Прошло девять дней. Отец Глеб днем между службами кемарил прямо в церкви, за царскими вратами на стульчике. А, может, и не спал священник, а наяву все увидал.
— Что увидал? — спросил Денис Угаров испуганно.
— Нащокина! Явился с шубой, кинул ее отцу Глебу. Священник от ужаса слова сказать не может, а Нащокин стоит, улыбается. Собрался с силами поп, осенил себя крестным знамением и вымолвил: «Спасибо!» А Нащокин снова улыбается: «Спасибо на хлеб не положишь! Вели меня похоронить по-человечески, я счеты с жизнью не сводил. Меня Жихарев убил».
И рассказал священнику, как было дело. Тот сидит ни жив ни мертв, а Нащокин под конец повелел: «И плиту не забудь на могилу положить. На том свете она вроде как визитная карточка, без нее никуда. А не сделаешь, пеняй на себя!»
И исчез. Отец Глеб в себя прийти не может, руки дрожат, мысли в голове скачут! А потом уразумел! Спал он, а Нащокин ему приснился. Встал со стула радостно, а с колен шуба упала, и не знает, что делать. Напросился к губернатору на прием. Иван Иванович не поверил, даже высмеял: «Священник, а веришь в привидения! Стыдно!»
Однако через неделю отца Глеба не стало. Заболел пономарь, священник сам решил на колокольню взобраться, оступился и разбился насмерть. Погоревали, похоронили.
На девятый день после его смерти отдыхал губернатор в собственном доме после обеда. Устроился с любимой книжкой в кресле, нацепил очки и тут увидел перед собой Нащокина.
«Здорово, Иван Иванович».
Губернатор был не робкого десятка, непрошеного гостя осенил крестным знамением: «Чур, чур меня, иди отсюда!»
Нащокин только рассмеялся: «Ванька, да угомони ты ручонки свои шаловливые! Все одно не поможет».
«Какой я тебе Ванька?» — привстал от возмущения губернатор.

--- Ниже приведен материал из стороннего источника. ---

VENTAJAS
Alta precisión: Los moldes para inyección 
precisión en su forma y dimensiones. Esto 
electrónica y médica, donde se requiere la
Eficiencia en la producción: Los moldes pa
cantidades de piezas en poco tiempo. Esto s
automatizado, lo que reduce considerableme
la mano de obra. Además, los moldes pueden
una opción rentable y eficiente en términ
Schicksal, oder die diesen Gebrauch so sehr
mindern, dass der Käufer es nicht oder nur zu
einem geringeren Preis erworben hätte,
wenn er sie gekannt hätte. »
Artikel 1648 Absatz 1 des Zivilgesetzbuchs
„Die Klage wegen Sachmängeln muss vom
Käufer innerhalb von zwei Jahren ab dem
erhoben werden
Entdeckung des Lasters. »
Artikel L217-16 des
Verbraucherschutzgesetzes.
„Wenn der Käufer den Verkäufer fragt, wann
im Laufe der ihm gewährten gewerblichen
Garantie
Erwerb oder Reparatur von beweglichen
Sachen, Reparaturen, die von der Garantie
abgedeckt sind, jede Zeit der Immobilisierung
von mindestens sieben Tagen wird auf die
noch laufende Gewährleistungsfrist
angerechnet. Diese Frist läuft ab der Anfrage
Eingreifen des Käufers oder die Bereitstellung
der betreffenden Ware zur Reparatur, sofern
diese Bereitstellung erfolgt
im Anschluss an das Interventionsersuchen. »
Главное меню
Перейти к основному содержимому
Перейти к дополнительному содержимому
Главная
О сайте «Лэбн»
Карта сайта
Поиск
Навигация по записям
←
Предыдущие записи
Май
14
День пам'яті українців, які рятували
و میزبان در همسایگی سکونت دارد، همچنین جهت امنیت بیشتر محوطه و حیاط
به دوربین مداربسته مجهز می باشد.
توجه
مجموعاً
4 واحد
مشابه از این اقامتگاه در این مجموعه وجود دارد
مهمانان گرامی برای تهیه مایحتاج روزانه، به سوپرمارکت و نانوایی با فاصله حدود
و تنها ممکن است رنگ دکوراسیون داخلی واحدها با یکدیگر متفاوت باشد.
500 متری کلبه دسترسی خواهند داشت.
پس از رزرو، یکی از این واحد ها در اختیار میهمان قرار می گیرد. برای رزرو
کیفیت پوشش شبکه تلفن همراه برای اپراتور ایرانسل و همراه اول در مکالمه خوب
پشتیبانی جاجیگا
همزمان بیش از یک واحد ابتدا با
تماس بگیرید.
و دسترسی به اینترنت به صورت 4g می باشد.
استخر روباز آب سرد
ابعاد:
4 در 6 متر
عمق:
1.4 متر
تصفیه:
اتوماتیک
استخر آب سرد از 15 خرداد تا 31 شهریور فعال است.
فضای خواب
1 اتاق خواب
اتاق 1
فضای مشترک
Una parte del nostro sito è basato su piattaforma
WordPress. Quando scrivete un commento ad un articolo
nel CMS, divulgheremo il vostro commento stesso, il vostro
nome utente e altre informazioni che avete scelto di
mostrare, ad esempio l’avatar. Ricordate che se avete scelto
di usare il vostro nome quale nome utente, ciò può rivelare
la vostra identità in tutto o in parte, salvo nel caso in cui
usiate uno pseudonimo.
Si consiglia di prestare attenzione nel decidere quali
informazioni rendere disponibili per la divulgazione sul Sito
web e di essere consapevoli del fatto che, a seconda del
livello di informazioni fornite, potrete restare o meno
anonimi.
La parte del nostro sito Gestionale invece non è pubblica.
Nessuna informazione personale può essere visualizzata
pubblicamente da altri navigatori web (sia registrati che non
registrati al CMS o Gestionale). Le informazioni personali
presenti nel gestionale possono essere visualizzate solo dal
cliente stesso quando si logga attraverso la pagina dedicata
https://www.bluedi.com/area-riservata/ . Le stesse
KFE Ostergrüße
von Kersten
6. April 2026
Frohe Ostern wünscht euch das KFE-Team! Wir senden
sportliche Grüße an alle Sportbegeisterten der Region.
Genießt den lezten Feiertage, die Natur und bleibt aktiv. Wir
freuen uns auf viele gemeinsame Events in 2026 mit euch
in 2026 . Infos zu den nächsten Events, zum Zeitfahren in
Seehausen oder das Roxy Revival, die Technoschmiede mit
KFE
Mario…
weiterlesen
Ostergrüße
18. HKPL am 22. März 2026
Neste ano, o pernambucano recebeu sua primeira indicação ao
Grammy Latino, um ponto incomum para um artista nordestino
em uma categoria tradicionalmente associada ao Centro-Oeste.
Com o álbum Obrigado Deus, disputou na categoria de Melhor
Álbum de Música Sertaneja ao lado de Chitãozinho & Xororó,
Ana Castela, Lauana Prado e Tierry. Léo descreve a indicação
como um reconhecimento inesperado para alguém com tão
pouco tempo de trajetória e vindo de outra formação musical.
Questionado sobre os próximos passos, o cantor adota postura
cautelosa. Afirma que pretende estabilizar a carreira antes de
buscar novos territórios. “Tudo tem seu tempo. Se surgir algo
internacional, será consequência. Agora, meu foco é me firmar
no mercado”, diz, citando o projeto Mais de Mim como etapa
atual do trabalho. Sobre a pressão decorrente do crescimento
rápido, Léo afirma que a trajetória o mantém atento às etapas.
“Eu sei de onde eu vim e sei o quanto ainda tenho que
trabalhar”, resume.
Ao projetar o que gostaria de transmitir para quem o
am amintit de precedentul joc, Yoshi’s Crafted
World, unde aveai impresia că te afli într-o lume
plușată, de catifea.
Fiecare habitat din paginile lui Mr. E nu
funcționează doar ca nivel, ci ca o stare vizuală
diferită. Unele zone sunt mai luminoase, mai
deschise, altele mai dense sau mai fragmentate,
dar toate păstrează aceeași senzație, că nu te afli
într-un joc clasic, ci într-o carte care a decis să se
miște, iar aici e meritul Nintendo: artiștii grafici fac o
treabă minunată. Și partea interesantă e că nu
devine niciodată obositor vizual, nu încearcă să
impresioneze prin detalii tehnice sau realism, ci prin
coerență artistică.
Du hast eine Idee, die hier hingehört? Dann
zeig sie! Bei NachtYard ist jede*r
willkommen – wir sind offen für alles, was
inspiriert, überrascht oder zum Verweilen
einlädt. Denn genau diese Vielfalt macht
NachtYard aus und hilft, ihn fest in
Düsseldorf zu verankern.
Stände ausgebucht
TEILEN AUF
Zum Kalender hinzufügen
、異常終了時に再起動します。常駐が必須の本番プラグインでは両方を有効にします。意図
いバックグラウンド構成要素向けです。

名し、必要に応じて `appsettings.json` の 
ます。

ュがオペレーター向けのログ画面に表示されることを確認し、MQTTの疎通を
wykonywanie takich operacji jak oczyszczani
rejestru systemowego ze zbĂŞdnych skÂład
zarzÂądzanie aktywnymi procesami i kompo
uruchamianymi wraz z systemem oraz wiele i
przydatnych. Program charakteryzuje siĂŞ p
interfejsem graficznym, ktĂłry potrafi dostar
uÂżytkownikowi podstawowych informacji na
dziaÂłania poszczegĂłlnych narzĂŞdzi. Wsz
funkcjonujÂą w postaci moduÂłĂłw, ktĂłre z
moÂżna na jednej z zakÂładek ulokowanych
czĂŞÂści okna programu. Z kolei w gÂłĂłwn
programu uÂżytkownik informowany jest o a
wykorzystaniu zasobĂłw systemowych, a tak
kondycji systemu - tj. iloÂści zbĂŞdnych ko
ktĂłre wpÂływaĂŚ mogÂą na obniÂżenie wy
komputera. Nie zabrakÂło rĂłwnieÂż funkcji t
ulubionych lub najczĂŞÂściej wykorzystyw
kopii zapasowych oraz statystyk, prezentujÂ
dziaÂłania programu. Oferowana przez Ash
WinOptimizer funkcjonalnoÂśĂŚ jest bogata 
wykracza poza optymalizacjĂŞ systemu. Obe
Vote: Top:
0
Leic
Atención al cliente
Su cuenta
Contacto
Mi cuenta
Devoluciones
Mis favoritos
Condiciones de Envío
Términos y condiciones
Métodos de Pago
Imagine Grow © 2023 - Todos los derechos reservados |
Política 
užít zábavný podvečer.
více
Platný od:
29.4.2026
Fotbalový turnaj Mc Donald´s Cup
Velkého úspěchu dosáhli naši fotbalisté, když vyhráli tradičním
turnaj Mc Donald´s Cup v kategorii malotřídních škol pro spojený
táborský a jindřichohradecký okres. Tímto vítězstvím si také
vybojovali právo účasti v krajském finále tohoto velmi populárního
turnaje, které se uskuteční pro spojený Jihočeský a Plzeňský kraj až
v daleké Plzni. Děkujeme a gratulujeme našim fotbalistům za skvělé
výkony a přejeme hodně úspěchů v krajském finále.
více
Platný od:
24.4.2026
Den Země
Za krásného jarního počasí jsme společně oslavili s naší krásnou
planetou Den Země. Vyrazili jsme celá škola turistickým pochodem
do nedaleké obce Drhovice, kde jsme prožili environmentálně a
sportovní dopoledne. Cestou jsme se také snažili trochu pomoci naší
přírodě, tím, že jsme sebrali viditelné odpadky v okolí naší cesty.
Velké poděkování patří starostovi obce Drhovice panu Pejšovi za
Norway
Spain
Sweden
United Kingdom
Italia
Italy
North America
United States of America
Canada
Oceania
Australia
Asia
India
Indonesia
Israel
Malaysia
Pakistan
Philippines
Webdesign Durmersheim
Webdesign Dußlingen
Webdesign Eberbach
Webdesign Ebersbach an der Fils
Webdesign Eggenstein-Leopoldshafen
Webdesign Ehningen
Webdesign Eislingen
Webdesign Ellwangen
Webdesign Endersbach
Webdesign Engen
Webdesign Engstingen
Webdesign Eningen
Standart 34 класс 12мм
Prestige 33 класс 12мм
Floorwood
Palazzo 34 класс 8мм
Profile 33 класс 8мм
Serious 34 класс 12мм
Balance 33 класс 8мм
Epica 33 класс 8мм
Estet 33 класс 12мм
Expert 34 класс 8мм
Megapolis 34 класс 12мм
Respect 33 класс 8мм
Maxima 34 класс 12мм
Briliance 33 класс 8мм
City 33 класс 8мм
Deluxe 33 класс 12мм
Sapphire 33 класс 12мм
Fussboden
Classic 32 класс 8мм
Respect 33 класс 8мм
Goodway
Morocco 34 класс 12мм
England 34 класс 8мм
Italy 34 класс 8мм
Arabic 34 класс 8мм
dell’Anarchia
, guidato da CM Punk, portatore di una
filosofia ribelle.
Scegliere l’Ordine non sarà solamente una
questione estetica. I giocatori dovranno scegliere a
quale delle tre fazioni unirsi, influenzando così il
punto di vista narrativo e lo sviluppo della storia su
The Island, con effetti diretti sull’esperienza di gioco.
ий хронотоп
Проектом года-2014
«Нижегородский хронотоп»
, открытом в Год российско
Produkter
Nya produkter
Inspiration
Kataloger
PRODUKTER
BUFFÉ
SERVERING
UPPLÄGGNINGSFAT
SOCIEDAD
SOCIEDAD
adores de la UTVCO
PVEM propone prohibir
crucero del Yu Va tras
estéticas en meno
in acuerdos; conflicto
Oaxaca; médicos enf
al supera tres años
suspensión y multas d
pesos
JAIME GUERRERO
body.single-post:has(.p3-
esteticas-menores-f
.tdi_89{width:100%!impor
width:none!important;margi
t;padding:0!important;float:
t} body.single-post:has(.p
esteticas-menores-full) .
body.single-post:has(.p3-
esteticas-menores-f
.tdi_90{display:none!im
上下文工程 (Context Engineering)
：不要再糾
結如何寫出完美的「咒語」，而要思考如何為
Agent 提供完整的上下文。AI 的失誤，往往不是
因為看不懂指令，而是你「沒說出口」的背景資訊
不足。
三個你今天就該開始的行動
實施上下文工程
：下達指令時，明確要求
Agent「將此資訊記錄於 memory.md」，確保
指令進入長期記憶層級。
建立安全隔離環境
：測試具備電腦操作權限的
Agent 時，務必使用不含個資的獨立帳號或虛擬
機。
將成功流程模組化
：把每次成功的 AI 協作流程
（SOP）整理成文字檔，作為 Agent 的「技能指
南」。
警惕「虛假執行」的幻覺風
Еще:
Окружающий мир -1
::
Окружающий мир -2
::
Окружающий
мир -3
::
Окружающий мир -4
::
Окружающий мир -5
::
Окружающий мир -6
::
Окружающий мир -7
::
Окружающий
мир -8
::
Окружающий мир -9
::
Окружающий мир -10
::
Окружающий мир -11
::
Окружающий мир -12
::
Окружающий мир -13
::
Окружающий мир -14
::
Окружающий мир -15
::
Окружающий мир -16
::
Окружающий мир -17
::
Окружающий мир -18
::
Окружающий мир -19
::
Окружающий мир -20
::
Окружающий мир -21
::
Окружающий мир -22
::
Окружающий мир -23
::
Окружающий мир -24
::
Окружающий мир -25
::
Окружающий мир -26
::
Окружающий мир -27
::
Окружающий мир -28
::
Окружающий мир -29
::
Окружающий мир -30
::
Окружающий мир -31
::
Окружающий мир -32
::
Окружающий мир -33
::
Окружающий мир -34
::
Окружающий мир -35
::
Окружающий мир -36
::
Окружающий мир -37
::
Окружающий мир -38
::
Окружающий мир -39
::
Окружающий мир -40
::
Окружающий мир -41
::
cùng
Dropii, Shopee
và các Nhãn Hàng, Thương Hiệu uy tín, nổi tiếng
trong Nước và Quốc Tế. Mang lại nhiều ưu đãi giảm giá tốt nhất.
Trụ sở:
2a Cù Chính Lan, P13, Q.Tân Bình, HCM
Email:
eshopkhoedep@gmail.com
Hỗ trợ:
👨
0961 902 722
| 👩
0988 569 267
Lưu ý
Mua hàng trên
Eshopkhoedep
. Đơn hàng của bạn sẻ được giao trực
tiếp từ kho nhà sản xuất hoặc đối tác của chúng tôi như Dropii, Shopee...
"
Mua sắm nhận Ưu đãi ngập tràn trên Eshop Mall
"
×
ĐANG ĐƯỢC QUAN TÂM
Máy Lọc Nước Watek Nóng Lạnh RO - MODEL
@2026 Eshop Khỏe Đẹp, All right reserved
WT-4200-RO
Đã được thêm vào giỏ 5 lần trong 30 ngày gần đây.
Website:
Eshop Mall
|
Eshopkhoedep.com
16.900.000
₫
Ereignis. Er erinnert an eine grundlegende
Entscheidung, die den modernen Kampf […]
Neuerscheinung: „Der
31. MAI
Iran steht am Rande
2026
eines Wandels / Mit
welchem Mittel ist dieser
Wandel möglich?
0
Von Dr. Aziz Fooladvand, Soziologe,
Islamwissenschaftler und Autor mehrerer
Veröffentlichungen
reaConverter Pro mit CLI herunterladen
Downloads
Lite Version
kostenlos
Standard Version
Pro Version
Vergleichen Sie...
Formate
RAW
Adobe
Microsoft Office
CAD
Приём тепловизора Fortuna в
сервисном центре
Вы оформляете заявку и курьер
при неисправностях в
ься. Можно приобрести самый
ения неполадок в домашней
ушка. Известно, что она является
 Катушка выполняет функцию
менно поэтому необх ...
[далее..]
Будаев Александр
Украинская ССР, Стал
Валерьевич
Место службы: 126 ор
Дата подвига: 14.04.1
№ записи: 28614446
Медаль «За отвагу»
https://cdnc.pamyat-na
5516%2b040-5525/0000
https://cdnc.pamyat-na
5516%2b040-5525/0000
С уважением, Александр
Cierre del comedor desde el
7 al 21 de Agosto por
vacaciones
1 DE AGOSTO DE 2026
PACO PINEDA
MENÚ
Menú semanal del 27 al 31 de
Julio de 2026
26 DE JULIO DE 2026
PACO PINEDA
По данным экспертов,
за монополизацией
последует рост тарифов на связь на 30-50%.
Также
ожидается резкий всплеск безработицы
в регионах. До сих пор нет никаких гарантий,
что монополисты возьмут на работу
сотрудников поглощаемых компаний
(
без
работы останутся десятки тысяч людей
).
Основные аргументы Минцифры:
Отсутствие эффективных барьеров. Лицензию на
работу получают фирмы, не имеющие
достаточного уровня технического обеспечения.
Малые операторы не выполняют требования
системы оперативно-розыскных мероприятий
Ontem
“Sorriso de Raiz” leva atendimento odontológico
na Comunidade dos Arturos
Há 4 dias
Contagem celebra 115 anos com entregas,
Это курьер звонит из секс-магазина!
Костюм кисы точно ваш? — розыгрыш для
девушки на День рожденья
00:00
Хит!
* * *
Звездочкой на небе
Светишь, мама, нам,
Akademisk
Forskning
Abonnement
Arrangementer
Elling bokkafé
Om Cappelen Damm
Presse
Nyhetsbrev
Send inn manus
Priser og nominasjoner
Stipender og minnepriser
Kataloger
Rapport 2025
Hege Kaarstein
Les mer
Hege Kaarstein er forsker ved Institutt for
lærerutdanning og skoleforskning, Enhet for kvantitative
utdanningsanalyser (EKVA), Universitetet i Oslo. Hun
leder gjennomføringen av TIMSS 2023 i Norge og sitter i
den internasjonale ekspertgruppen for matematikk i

«А у мертвецов губернаторов нет. Мы тут все равны. Я по делу пришел: вели меня перезахоронить, а то за Глебом последуешь».
«Я человек старый, угроз не боюсь, — гордо ответил Иван Иванович. — И смерти тоже — все одно помирать!»
— Какой смелый человек! — перебил Угаров.
— Не то слово, — подтвердил Веригин. — Я его еще по военной службе помню. Храбрее офицера не было. Но Нащокин его слабое место знал. Улыбнулся гадко и пообещал: «Тогда дочку твою, мою женушку несостоявшуюся, утащу».